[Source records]
-----
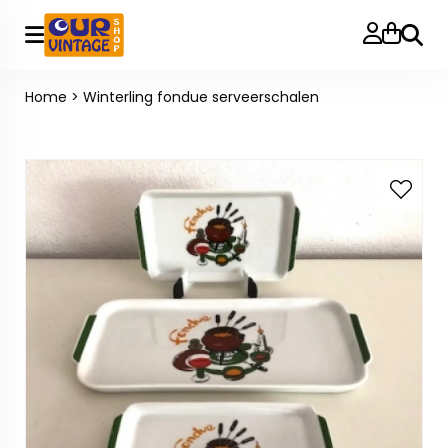
Zoeke
Home
>
Winterling fondue serveerschalen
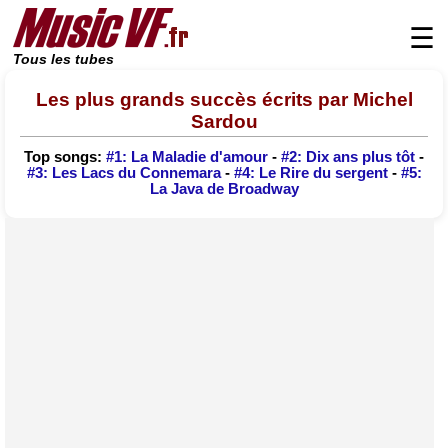
☰
Tous les tubes
Les plus grands succès écrits par Michel
Sardou
Top songs:
#1: La Maladie d'amour
-
#2: Dix ans plus tôt
-
#3: Les Lacs du Connemara
-
#4: Le Rire du sergent
-
#5:
La Java de Broadway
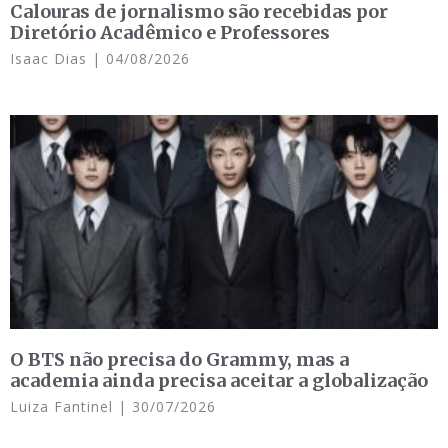
Calouras de jornalismo são recebidas por
Diretório Acadêmico e Professores
Isaac Dias
04/08/2026
O BTS não precisa do Grammy, mas a
academia ainda precisa aceitar a globalização
Luiza Fantinel
30/07/2026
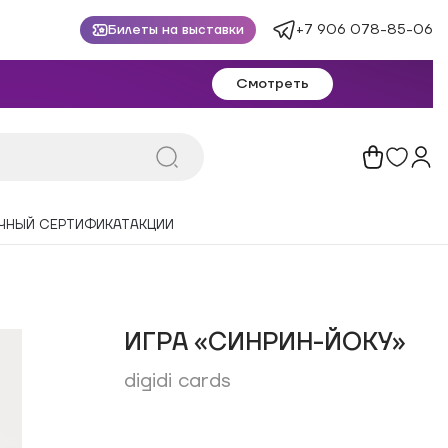
+7 906 078-85-06
Билеты на выставки
Смотреть
ЧНЫЙ СЕРТИФИКАТ
АКЦИИ
ИГРА «СИНРИН-ЙОКУ»
digidi cards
-----
DIRECTIONS FOR THIS TASK: Retype the data above as given, letting no picture into the copy.

ANSWER AREA:
Zoeke
Home
>
Winterling fondue serveerschalen
☰
Tous les tubes
Les plus grands succès écrits par Michel
Sardou
Top songs:
#1: La Maladie d'amour
-
#2: Dix ans plus tôt
-
#3: Les Lacs du Connemara
-
#4: Le Rire du sergent
-
#5:
La Java de Broadway
Calouras de jornalismo são recebidas por
Diretório Acadêmico e Professores
Isaac Dias
04/08/2026
O BTS não precisa do Grammy, mas a
academia ainda precisa aceitar a globalização
Luiza Fantinel
30/07/2026
+7 906 078-85-06
Билеты на выставки
Смотреть
ЧНЫЙ СЕРТИФИКАТ
АКЦИИ
ИГРА «СИНРИН-ЙОКУ»
digidi cards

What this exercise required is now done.